If you are a business manager, whose business is caught up in a negative self-reinforcing feedback loop caused by an IRIA blackhole, the best that you can do is to source funds that can close the hole, as described above. This is not something that every business can do, because capital is generally scarce and investors generally run away when they see the state of the balance sheet, with huge unfunded liabilities. You have to save yourself.
At this point, it is too late to be the Best Samaritan. You are a bad steward. Now is not the time to build trust. Now is the time to save whichever trust you can save (i.e., you cannot save it all) and save the business (i.e., remain with a cash flow to fund operations).
Managing a wave of refund requests:
- Be careful not to destroy your business, don’t honor all refund requests at once. It is too late to do so, you don’t have the capacity. Spread them across time. Advise clients that you have received their refund request and you will honor it in two weeks’ time based on your “pay-runs” or some other reasons.
- Come out in the open for the big clients with big refund requests. They need to know. Talking things over might help them understand your cash flow problems and will buy you the time needed to recover.
- Try to negotiate for swapping of products, postponement of transactions, and other arrangements that do not involve you paying out cash.
- Honor refund requests from the most vocal clients.
- Honor all small refunds first and negotiate with clients for larger refund transactions. You don’t want a lot of trouble from 100 guys that you owe $10 each (i.e., a total of $1,000) whilst you have refunded one guy you owed $1,000.
- Intentionally develop a very complicated and frustrating refund process with all sorts of documents to be filed just to delay the pay-out process (i.e., take a leaf from the insurance companies). This helps in smoothening the cash flow and buys you time.
- Avoid refund-related lawsuits, they eat into your time and your cash balances. If the refund request is reasonable, acknowledge liability earlier before matters go to court.
If you are caught up in a negative feedback loop that has nothing to do with the IRIA black hole, you are in a good position to overcome. You need to find one point you can address that breaks the loop. You can choose to address the quality of the product. Improving quality increases sales and reviews.
You can choose to increase sales if the quality is reasonable. Promotions, discounts, and other forms of under-pricing can get you the volume of sales that you want and break the cycle. Higher volumes will bring more ratings and reviews, which bring in more positive reviews.

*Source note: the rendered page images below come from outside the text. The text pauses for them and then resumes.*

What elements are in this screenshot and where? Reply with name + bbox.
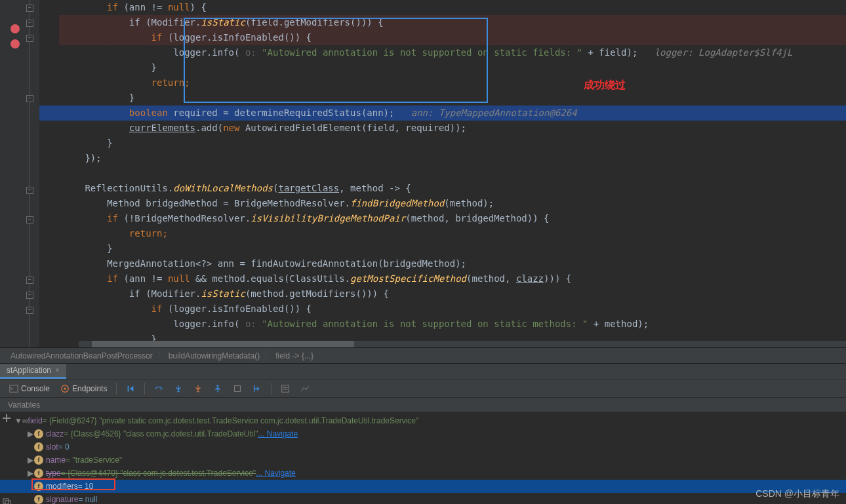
fold-icon[interactable]: − [26, 292, 33, 299]
svg-rect-4 [197, 391, 200, 392]
breadcrumb-item[interactable]: AutowiredAnnotationBeanPostProcessor [7, 351, 157, 360]
trace-button[interactable] [296, 383, 313, 395]
fold-icon[interactable]: − [26, 277, 33, 284]
breadcrumb-bar: AutowiredAnnotationBeanPostProcessor 〉 b… [0, 347, 846, 363]
fold-icon[interactable]: − [26, 35, 33, 42]
variable-row[interactable]: f signature = null [0, 493, 846, 504]
variable-row[interactable]: ▶ f name = "tradeService" [0, 454, 846, 467]
code-content[interactable]: if (ann != null) { if (Modifier.isStatic… [39, 0, 846, 347]
expand-arrow-icon[interactable]: ▶ [26, 454, 34, 467]
fold-icon[interactable]: − [26, 187, 33, 194]
evaluate-button[interactable] [277, 383, 294, 395]
svg-rect-7 [282, 385, 289, 392]
field-icon: f [34, 495, 43, 504]
debug-toolbar: Console Endpoints [0, 379, 846, 397]
fold-icon[interactable]: − [26, 20, 33, 27]
debug-tabs: stApplication × [0, 363, 846, 379]
scrollbar-thumb[interactable] [92, 341, 354, 347]
drop-frame-button[interactable] [229, 383, 246, 395]
svg-rect-11 [5, 501, 10, 504]
step-out-button[interactable] [209, 383, 226, 395]
close-icon[interactable]: × [55, 366, 60, 375]
variables-header: Variables [0, 397, 846, 412]
breadcrumb-item[interactable]: field -> {...} [272, 351, 317, 360]
expand-arrow-icon[interactable]: ▼ [14, 414, 22, 427]
step-into-button[interactable] [170, 383, 187, 395]
debug-tab[interactable]: stApplication × [0, 364, 66, 379]
field-icon: f [34, 482, 43, 491]
variables-pane[interactable]: ▼ ∞ field = {Field@6247} "private static… [0, 412, 846, 504]
code-editor-area[interactable]: − − − − − − − − − if (ann != null) { if … [0, 0, 846, 347]
resume-button[interactable] [122, 383, 139, 395]
endpoints-icon [60, 384, 70, 393]
field-icon: f [34, 469, 43, 478]
variable-row[interactable]: ▶ f clazz = {Class@4526} "class com.jc.d… [0, 427, 846, 440]
annotation-label: 成功绕过 [584, 79, 626, 92]
fold-icon[interactable]: − [26, 216, 33, 223]
run-to-cursor-button[interactable] [249, 383, 266, 395]
svg-rect-0 [10, 385, 18, 392]
console-icon [9, 384, 18, 393]
fold-icon[interactable]: − [26, 5, 33, 12]
console-tab[interactable]: Console [5, 383, 54, 395]
svg-rect-3 [178, 391, 180, 392]
fold-icon[interactable]: − [26, 95, 33, 102]
variable-row[interactable]: ▶ f type = {Class@4470} "class com.jc.do… [0, 467, 846, 480]
step-over-button[interactable] [150, 383, 167, 395]
chevron-right-icon: 〉 [157, 350, 165, 361]
variable-row-selected[interactable]: f modifiers = 10 [0, 480, 846, 493]
horizontal-scrollbar[interactable] [79, 341, 846, 347]
editor-gutter: − − − − − − − − − [0, 0, 39, 347]
navigate-link[interactable]: ... Navigate [258, 427, 298, 440]
variable-row[interactable]: f slot = 0 [0, 440, 846, 454]
svg-rect-10 [3, 499, 9, 504]
expand-arrow-icon[interactable]: ▶ [26, 467, 34, 480]
breakpoint-icon[interactable] [10, 24, 20, 33]
copy-icon[interactable] [1, 497, 12, 504]
field-icon: f [34, 429, 43, 438]
field-icon: f [34, 442, 43, 452]
breadcrumb-item[interactable]: buildAutowiringMetadata() [165, 351, 264, 360]
field-icon: f [34, 456, 43, 465]
navigate-link[interactable]: ... Navigate [256, 467, 296, 480]
add-watch-icon[interactable] [1, 413, 12, 423]
force-step-into-button[interactable] [190, 383, 207, 395]
chevron-right-icon: 〉 [264, 350, 272, 361]
fold-icon[interactable]: − [26, 307, 33, 314]
breakpoint-icon[interactable] [10, 39, 20, 48]
watermark: CSDN @小目标青年 [755, 488, 839, 500]
svg-rect-6 [235, 385, 241, 391]
variable-row[interactable]: ▼ ∞ field = {Field@6247} "private static… [0, 414, 846, 427]
expand-arrow-icon[interactable]: ▶ [26, 427, 34, 440]
endpoints-tab[interactable]: Endpoints [56, 383, 111, 395]
svg-point-2 [64, 387, 66, 390]
svg-rect-5 [217, 385, 220, 386]
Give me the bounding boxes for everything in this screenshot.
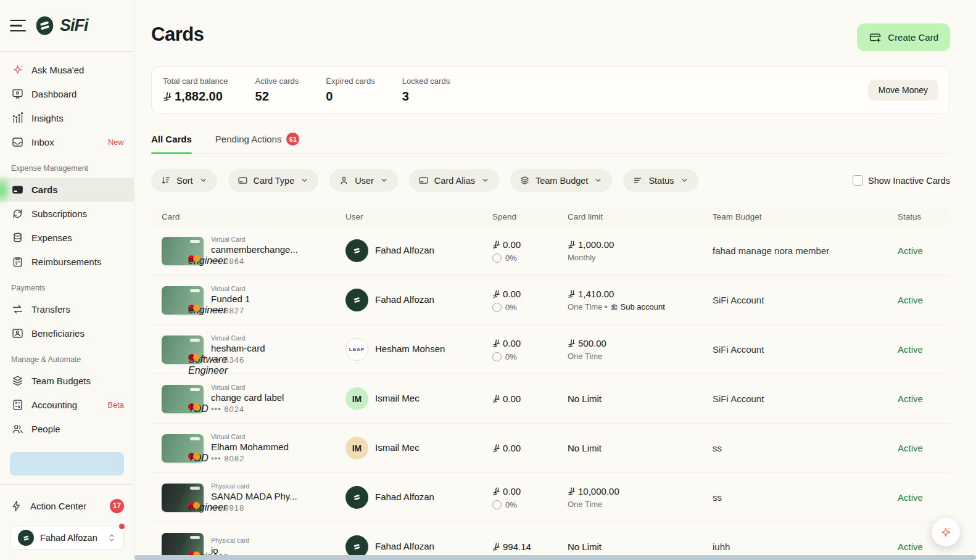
create-card-button[interactable]: Create Card [857,23,950,51]
card-brand-mark [190,289,200,292]
user-avatar [345,239,368,262]
user-name: Fahad Alfozan [375,245,434,255]
show-inactive-checkbox[interactable] [853,175,863,186]
table-row[interactable]: engineer Virtual Card canmemberchange...… [151,226,950,276]
spend-cell: 0.00 [492,393,568,404]
move-money-button[interactable]: Move Money [868,80,938,101]
user-name: Ismail Mec [375,442,420,453]
card-limit-none: No Limit [568,541,713,552]
card-limit-period: One Time [568,352,713,361]
ai-assistant-button[interactable] [932,518,960,546]
spend-amount: 0.00 [492,239,568,250]
card-cell: TDD Virtual Card change card label ••• 6… [151,384,345,414]
dashboard-icon [11,88,24,101]
insights-icon [11,112,24,125]
table-row[interactable]: engineer Physical card SANAD MADA Phy...… [151,473,950,522]
action-center-item[interactable]: Action Center 17 [10,493,124,518]
sidebar-item-insights[interactable]: Insights [0,106,134,130]
user-avatar: LEAP [345,338,368,361]
card-icon [418,175,429,186]
table-row[interactable]: engineer Virtual Card Funded 1 ••• 8827 … [151,276,950,325]
filter-user[interactable]: User [329,169,398,192]
sidebar-item-team-budgets[interactable]: Team Budgets [0,369,134,393]
table-row[interactable]: TDD Virtual Card change card label ••• 6… [151,374,950,424]
card-limit-cell: No Limit [568,541,713,552]
card-limit-amount: 1,000.00 [568,239,713,250]
filter-card-alias[interactable]: Card Alias [409,169,499,192]
card-brand-mark [190,536,200,539]
team-budgets-icon [11,374,24,387]
filter-card-type[interactable]: Card Type [228,169,319,192]
table-row[interactable]: TDD Virtual Card Elham Mohammed ••• 8082… [151,424,950,473]
filter-sort[interactable]: Sort [151,169,217,192]
sidebar-item-label: Beneficiaries [31,328,85,339]
user-cell: LEAP Hesham Mohsen [345,338,492,361]
card-thumbnail-virtual: engineer [162,286,204,315]
riyal-icon [492,543,500,551]
spend-percent: 0% [492,352,568,361]
sidebar-item-people[interactable]: People [0,417,134,441]
sidebar-item-transfers[interactable]: Transfers [0,297,134,321]
riyal-icon [568,339,576,347]
sidebar-item-cards[interactable]: Cards [0,178,134,202]
sidebar-item-accounting[interactable]: AccountingBeta [0,393,134,417]
beneficiaries-icon [11,327,24,340]
card-limit-cell: No Limit [568,443,713,453]
app-logo: SiFi [35,15,88,36]
team-budget-cell: iuhh [713,541,898,552]
table-row[interactable]: Software Engineer Virtual Card hesham-ca… [151,325,950,374]
card-cell: Software Engineer Virtual Card hesham-ca… [151,334,345,364]
table-row[interactable]: engineer Physical card io Fahad Alfozan … [151,522,950,560]
nav-group-label: Expense Management [0,154,134,178]
card-name: Funded 1 [211,294,250,304]
sidebar-item-configuration[interactable]: Configuration [0,441,134,445]
status-badge: Active [898,295,950,305]
tab-pending-actions[interactable]: Pending Actions61 [215,133,300,154]
status-badge: Active [898,443,950,453]
sidebar-item-ask-musaed[interactable]: Ask Musa'ed [0,58,134,82]
sidebar-item-label: Cards [31,184,58,195]
spend-cell: 0.00 [492,443,568,453]
sidebar-item-label: Dashboard [31,89,77,99]
mastercard-icon: TDD [188,453,200,459]
sidebar-item-expenses[interactable]: Expenses [0,226,134,250]
user-name: Fahad Alfozan [375,541,434,551]
show-inactive-label: Show Inactive Cards [868,176,950,186]
riyal-icon [568,241,576,249]
sidebar-item-reimbursements[interactable]: Reimbursements [0,250,134,274]
user-name: Fahad Alfozan [375,294,434,305]
card-limit-amount: 1,410.00 [568,289,713,299]
sidebar-item-label: Insights [31,113,64,123]
card-type-label: Physical card [211,537,249,544]
tabs: All CardsPending Actions61 [151,133,950,154]
spend-cell: 0.00 0% [492,239,568,263]
action-center-label: Action Center [30,501,86,511]
user-avatar [345,289,368,311]
spend-amount: 994.14 [492,541,568,552]
sidebar-item-dashboard[interactable]: Dashboard [0,82,134,106]
expenses-icon [11,231,24,244]
card-thumbnail-physical: engineer [162,484,204,512]
card-type-label: Virtual Card [211,384,284,391]
menu-toggle-icon[interactable] [10,20,26,32]
filter-team-budget[interactable]: Team Budget [510,169,612,192]
card-limit-cell: 500.00 One Time [568,338,713,361]
tab-all-cards[interactable]: All Cards [151,133,192,154]
spend-amount: 0.00 [492,393,568,404]
filter-status[interactable]: Status [623,169,698,192]
card-thumbnail-virtual: Software Engineer [162,336,204,364]
show-inactive-toggle[interactable]: Show Inactive Cards [853,175,950,186]
card-icon [238,175,248,186]
action-center-badge: 17 [110,499,124,513]
sidebar-item-label: Reimbursements [31,257,101,267]
horizontal-scrollbar[interactable] [134,555,976,560]
sidebar-item-subscriptions[interactable]: Subscriptions [0,202,134,226]
card-cell: engineer Physical card SANAD MADA Phy...… [151,482,345,513]
column-header: Card [151,212,345,221]
transfers-icon [11,303,24,316]
sidebar-banner[interactable] [10,452,124,476]
user-menu-button[interactable]: Fahad Alfozan [10,525,124,550]
sidebar-item-inbox[interactable]: InboxNew [0,130,134,154]
sidebar-item-beneficiaries[interactable]: Beneficiaries [0,321,134,345]
tab-label: Pending Actions [215,134,282,144]
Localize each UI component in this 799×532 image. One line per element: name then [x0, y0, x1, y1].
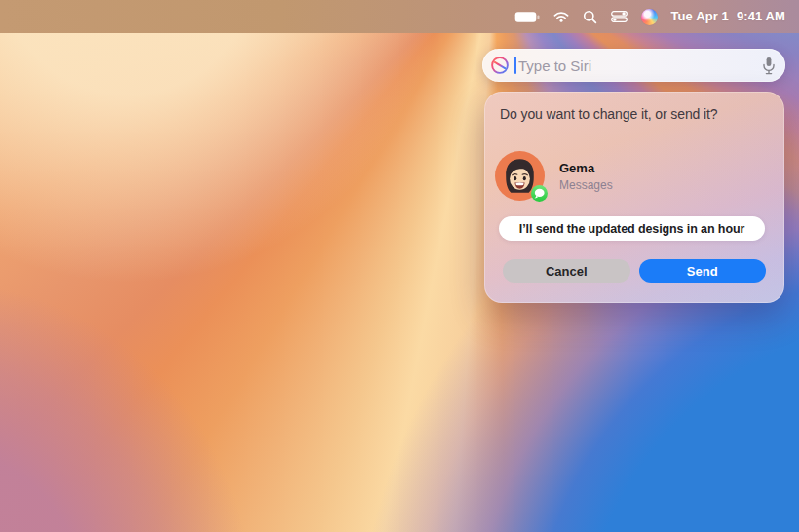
cancel-button[interactable]: Cancel — [503, 259, 630, 283]
siri-input-bar[interactable] — [482, 49, 785, 82]
text-cursor — [514, 57, 516, 74]
contact-row: Gema Messages — [495, 151, 613, 201]
siri-response-panel: Do you want to change it, or send it? — [484, 92, 784, 303]
menu-bar-date[interactable]: Tue Apr 1 — [671, 0, 729, 33]
wifi-icon[interactable] — [553, 0, 569, 33]
apple-intelligence-siri-icon — [490, 56, 510, 75]
siri-text-input[interactable] — [518, 57, 756, 74]
siri-icon[interactable] — [641, 0, 658, 33]
menu-bar-clock[interactable]: 9:41 AM — [737, 0, 785, 33]
control-center-icon[interactable] — [611, 0, 628, 33]
messages-app-badge-icon — [531, 185, 548, 202]
contact-app-label: Messages — [559, 178, 613, 192]
send-button[interactable]: Send — [639, 259, 767, 283]
microphone-icon[interactable] — [762, 57, 776, 75]
desktop: Tue Apr 1 9:41 AM — [0, 0, 799, 532]
battery-icon[interactable] — [514, 0, 540, 33]
menu-bar: Tue Apr 1 9:41 AM — [0, 0, 799, 33]
contact-name: Gema — [559, 161, 613, 175]
message-preview-field[interactable]: I’ll send the updated designs in an hour — [499, 216, 765, 241]
spotlight-search-icon[interactable] — [583, 0, 597, 33]
button-row: Cancel Send — [503, 259, 766, 283]
message-preview-text: I’ll send the updated designs in an hour — [519, 222, 744, 236]
avatar — [495, 151, 545, 201]
siri-question-text: Do you want to change it, or send it? — [500, 106, 773, 122]
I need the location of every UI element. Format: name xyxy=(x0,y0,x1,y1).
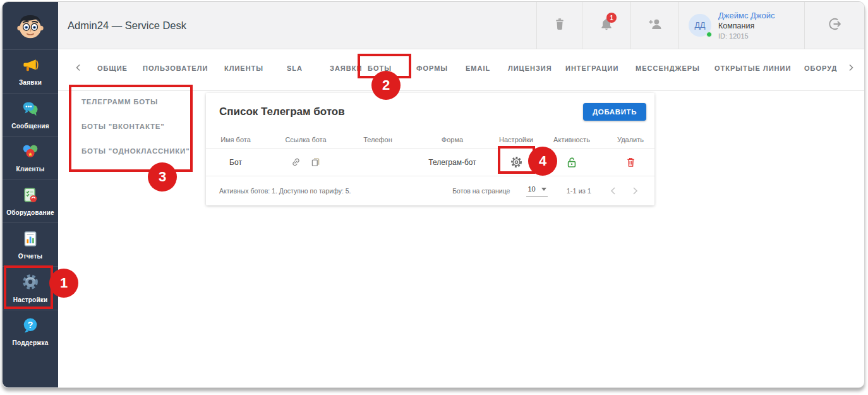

You can choose to focus on the reviews first. Follow up with buyers if you are in a position to do so. Kindly ask the happy clients to rate and review. Remember the default asymmetry in rating behavior (happy customers don’t usually rate and review whilst the unhappy ones are trigger-happy to downvote, downrate, and give bad reviews). If you don’t ask your happy clients to review, they don’t review. If you ask them, they might review and thus dilute the prevalence of bad reviews, thus giving you a chance to break from the negative self-reinforcing feedback loop.
Overall, reviews and ratings are connected to refunds. Refunds are a balance sheet item. For businesses that involve IRIA, refunds are connected to IRIA since the entire IRIA can be a refund. Managing the balance sheet entails managing all of these items together. There are way too many moving parts. They cannot be managed in isolation.